Top of Source information
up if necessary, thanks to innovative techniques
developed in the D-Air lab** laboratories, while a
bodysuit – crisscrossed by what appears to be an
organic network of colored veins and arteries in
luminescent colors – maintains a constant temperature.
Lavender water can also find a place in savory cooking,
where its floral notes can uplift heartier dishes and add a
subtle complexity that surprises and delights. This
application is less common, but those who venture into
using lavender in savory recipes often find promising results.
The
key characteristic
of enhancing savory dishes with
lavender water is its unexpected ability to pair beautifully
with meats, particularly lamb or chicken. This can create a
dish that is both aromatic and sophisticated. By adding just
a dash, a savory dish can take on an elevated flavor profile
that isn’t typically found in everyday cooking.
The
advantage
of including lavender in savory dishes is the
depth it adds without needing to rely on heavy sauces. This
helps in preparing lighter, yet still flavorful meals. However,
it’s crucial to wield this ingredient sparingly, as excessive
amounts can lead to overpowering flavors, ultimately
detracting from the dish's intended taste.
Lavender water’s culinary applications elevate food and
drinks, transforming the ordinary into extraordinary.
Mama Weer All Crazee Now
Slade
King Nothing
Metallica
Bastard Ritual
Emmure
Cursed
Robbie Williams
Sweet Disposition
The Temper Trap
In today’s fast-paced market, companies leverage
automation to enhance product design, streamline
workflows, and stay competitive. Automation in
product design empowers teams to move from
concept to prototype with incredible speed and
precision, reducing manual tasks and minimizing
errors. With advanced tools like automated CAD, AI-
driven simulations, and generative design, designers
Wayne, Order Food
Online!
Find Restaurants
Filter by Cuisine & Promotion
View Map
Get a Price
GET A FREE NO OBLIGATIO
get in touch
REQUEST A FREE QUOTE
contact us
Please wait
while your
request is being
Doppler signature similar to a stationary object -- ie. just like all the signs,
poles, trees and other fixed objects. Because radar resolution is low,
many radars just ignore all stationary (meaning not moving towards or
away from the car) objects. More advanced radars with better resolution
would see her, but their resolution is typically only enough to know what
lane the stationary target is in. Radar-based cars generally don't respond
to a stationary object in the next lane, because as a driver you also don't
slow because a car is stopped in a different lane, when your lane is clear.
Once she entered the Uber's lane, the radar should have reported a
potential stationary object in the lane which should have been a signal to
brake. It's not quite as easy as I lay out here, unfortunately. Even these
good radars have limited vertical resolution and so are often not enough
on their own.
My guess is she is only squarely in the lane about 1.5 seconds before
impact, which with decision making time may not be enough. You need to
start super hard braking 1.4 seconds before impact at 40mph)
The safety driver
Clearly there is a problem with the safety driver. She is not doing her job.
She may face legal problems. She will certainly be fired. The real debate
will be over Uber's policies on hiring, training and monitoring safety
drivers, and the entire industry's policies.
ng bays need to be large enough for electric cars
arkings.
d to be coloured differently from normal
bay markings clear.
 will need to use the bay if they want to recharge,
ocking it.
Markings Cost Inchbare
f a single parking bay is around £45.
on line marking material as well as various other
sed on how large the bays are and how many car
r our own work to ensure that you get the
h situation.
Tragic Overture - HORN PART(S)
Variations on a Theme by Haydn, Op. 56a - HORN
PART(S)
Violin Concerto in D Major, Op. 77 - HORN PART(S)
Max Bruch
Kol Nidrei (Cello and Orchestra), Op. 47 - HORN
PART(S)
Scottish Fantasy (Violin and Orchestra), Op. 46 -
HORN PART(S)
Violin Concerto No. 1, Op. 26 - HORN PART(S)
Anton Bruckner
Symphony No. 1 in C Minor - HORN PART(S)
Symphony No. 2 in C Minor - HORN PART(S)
Bottom of Source information
> **Assignment**
Copy out the entire material verbatim.

> **Task solution**
up if necessary, thanks to innovative techniques
developed in the D-Air lab** laboratories, while a
bodysuit – crisscrossed by what appears to be an
organic network of colored veins and arteries in
luminescent colors – maintains a constant temperature.
Lavender water can also find a place in savory cooking,
where its floral notes can uplift heartier dishes and add a
subtle complexity that surprises and delights. This
application is less common, but those who venture into
using lavender in savory recipes often find promising results.
The
key characteristic
of enhancing savory dishes with
lavender water is its unexpected ability to pair beautifully
with meats, particularly lamb or chicken. This can create a
dish that is both aromatic and sophisticated. By adding just
a dash, a savory dish can take on an elevated flavor profile
that isn’t typically found in everyday cooking.
The
advantage
of including lavender in savory dishes is the
depth it adds without needing to rely on heavy sauces. This
helps in preparing lighter, yet still flavorful meals. However,
it’s crucial to wield this ingredient sparingly, as excessive
amounts can lead to overpowering flavors, ultimately
detracting from the dish's intended taste.
Lavender water’s culinary applications elevate food and
drinks, transforming the ordinary into extraordinary.
Mama Weer All Crazee Now
Slade
King Nothing
Metallica
Bastard Ritual
Emmure
Cursed
Robbie Williams
Sweet Disposition
The Temper Trap
In today’s fast-paced market, companies leverage
automation to enhance product design, streamline
workflows, and stay competitive. Automation in
product design empowers teams to move from
concept to prototype with incredible speed and
precision, reducing manual tasks and minimizing
errors. With advanced tools like automated CAD, AI-
driven simulations, and generative design, designers
Wayne, Order Food
Online!
Find Restaurants
Filter by Cuisine & Promotion
View Map
Get a Price
GET A FREE NO OBLIGATIO
get in touch
REQUEST A FREE QUOTE
contact us
Please wait
while your
request is being
Doppler signature similar to a stationary object -- ie. just like all the signs,
poles, trees and other fixed objects. Because radar resolution is low,
many radars just ignore all stationary (meaning not moving towards or
away from the car) objects. More advanced radars with better resolution
would see her, but their resolution is typically only enough to know what
lane the stationary target is in. Radar-based cars generally don't respond
to a stationary object in the next lane, because as a driver you also don't
slow because a car is stopped in a different lane, when your lane is clear.
Once she entered the Uber's lane, the radar should have reported a
potential stationary object in the lane which should have been a signal to
brake. It's not quite as easy as I lay out here, unfortunately. Even these
good radars have limited vertical resolution and so are often not enough
on their own.
My guess is she is only squarely in the lane about 1.5 seconds before
impact, which with decision making time may not be enough. You need to
start super hard braking 1.4 seconds before impact at 40mph)
The safety driver
Clearly there is a problem with the safety driver. She is not doing her job.
She may face legal problems. She will certainly be fired. The real debate
will be over Uber's policies on hiring, training and monitoring safety
drivers, and the entire industry's policies.
ng bays need to be large enough for electric cars
arkings.
d to be coloured differently from normal
bay markings clear.
 will need to use the bay if they want to recharge,
ocking it.
Markings Cost Inchbare
f a single parking bay is around £45.
on line marking material as well as various other
sed on how large the bays are and how many car
r our own work to ensure that you get the
h situation.
Tragic Overture - HORN PART(S)
Variations on a Theme by Haydn, Op. 56a - HORN
PART(S)
Violin Concerto in D Major, Op. 77 - HORN PART(S)
Max Bruch
Kol Nidrei (Cello and Orchestra), Op. 47 - HORN
PART(S)
Scottish Fantasy (Violin and Orchestra), Op. 46 -
HORN PART(S)
Violin Concerto No. 1, Op. 26 - HORN PART(S)
Anton Bruckner
Symphony No. 1 in C Minor - HORN PART(S)
Symphony No. 2 in C Minor - HORN PART(S)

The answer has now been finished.